But, Brexit also simply compounded a problem that capital was facing in that regard, as described above, which is that material conditions have been changing since 1999, and only held back by the effects of fiscal austerity, QE, and lockdowns. That is the using up of the relative surplus population, a slowing of productivity growth, as the effects of the last innovation cycle wane, and so the ability of workers to obtain higher wages. The ending of free movement by Brexit, both increased costs, and reduced the rate of profit, putting further pressure on prices, but also, exacerbated the shortage of labour, and meant that workers were in a stronger position to demand higher wages to compensate for those higher prices.

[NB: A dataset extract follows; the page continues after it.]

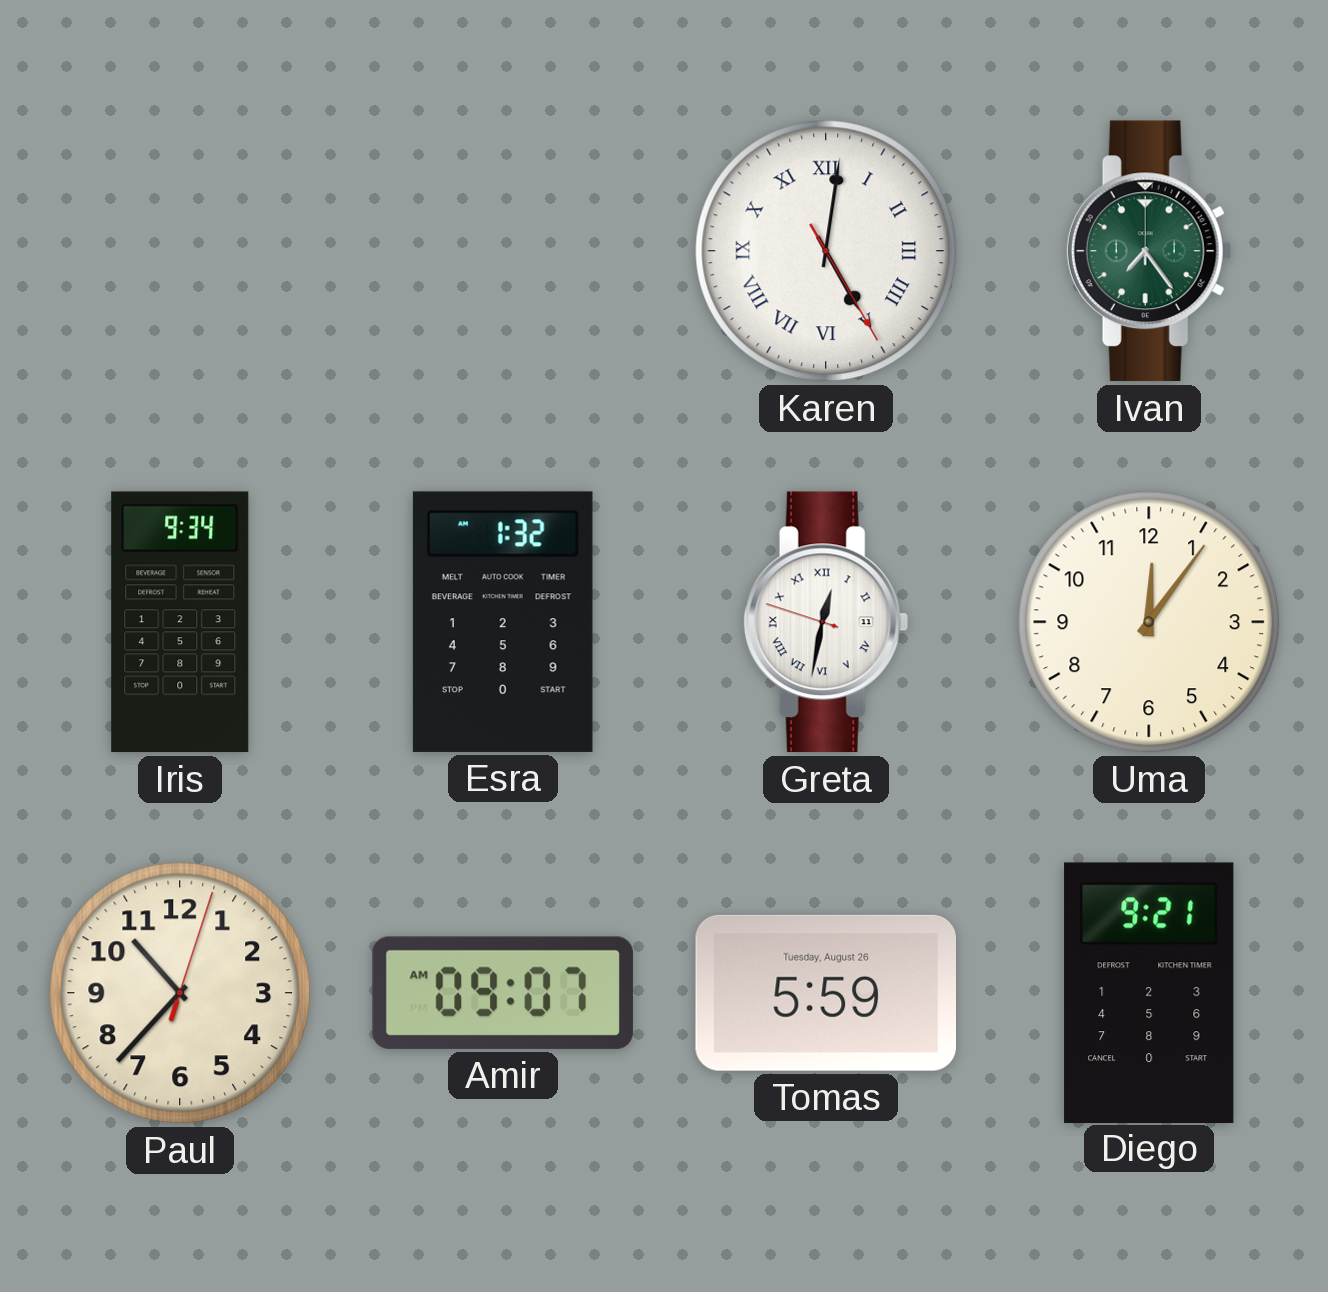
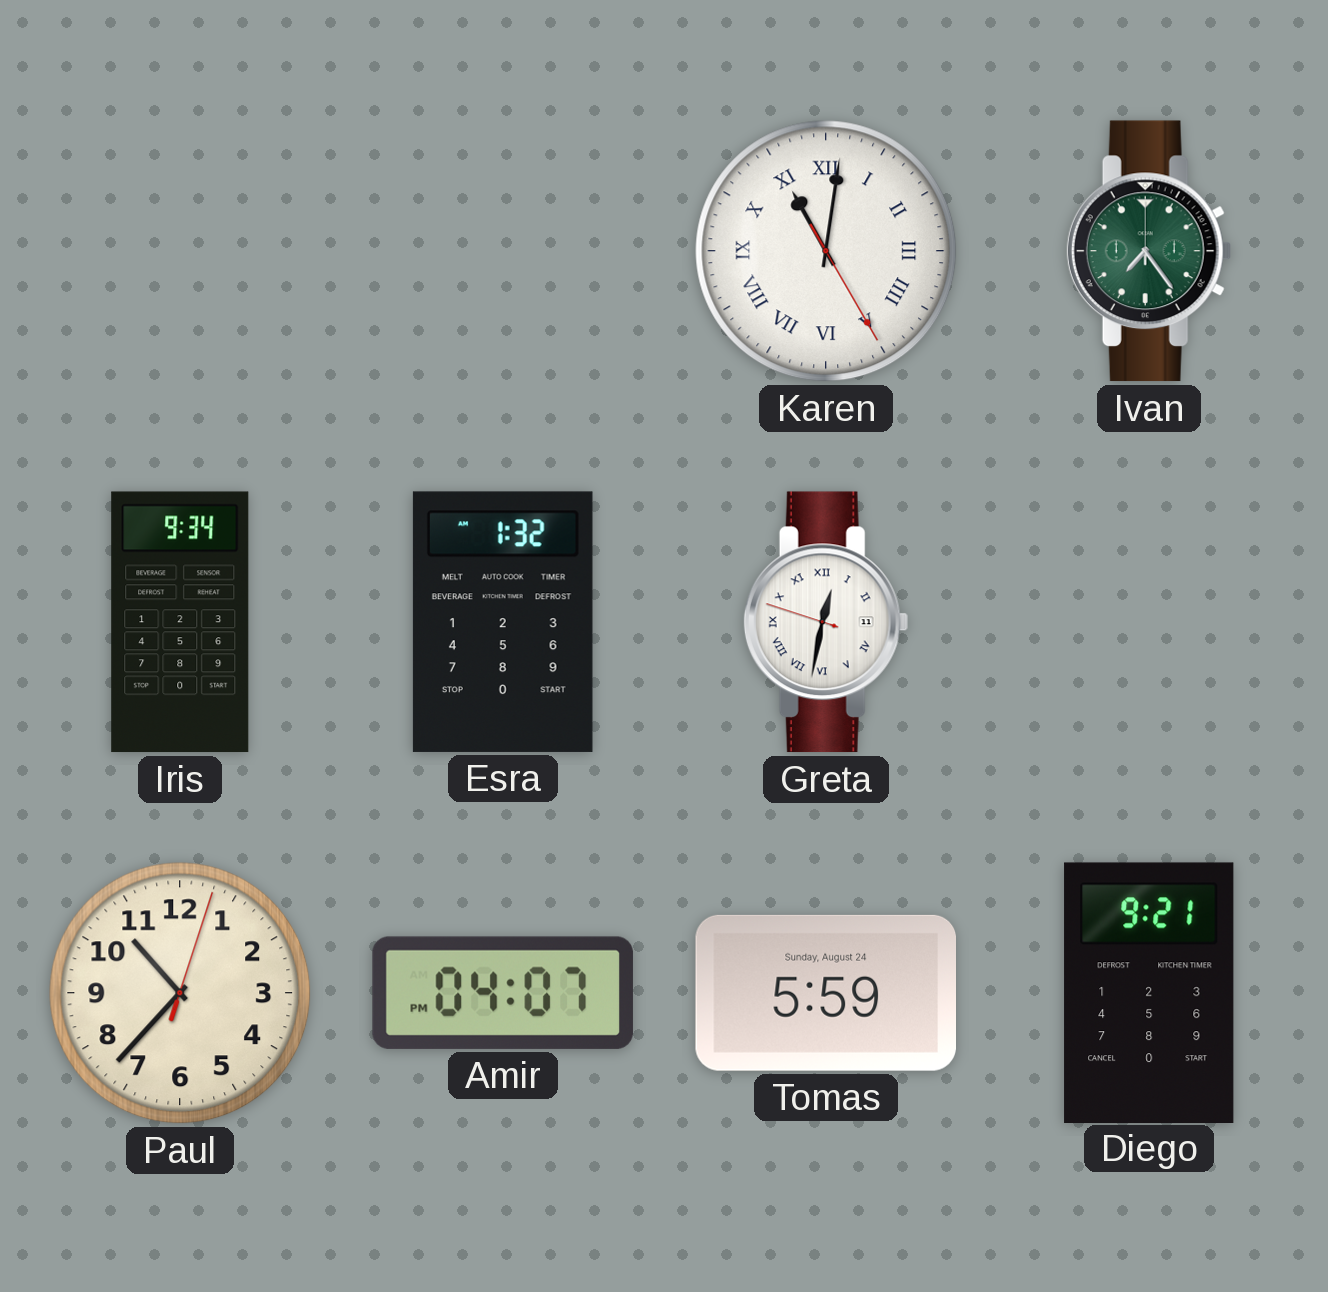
Karen: 5:01 -> 11:01
Uma: 12:06 -> none
Amir: 09:07 -> 04:07
Tomas date: Tuesday, August 26 -> Sunday, August 24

That is a variant of what has been seen in both the US and EU. In the EU, the effects of the NATO/G7 boycott of Russian oil and gas, looked set to cause it to go into recession, last Winter, but a mild Autumn and Winter seemed to enable it to dodge that bullet. However, the massive rise in EU energy prices to consumers, also led to workers taking to the streets, in protest at that self-inflicted injury, at a time when workers were facing high levels of general inflation, to which they were responding with corresponding wage demands. The protests against the energy boycotts, were often led by the far right, again indicating the bankruptcy of both social-democracy, and sections of the centrist Left that had tied itself to NATO imperialism against Russia~China, in preference to defending the interests of EU workers. The EU, was, however, led to respond, by introducing a wide range of energy price caps, faced with this rising revolt, as did the UK government. That again, was not what would have been anticipated, and acted to keep money in workers pockets to spend on other consumption.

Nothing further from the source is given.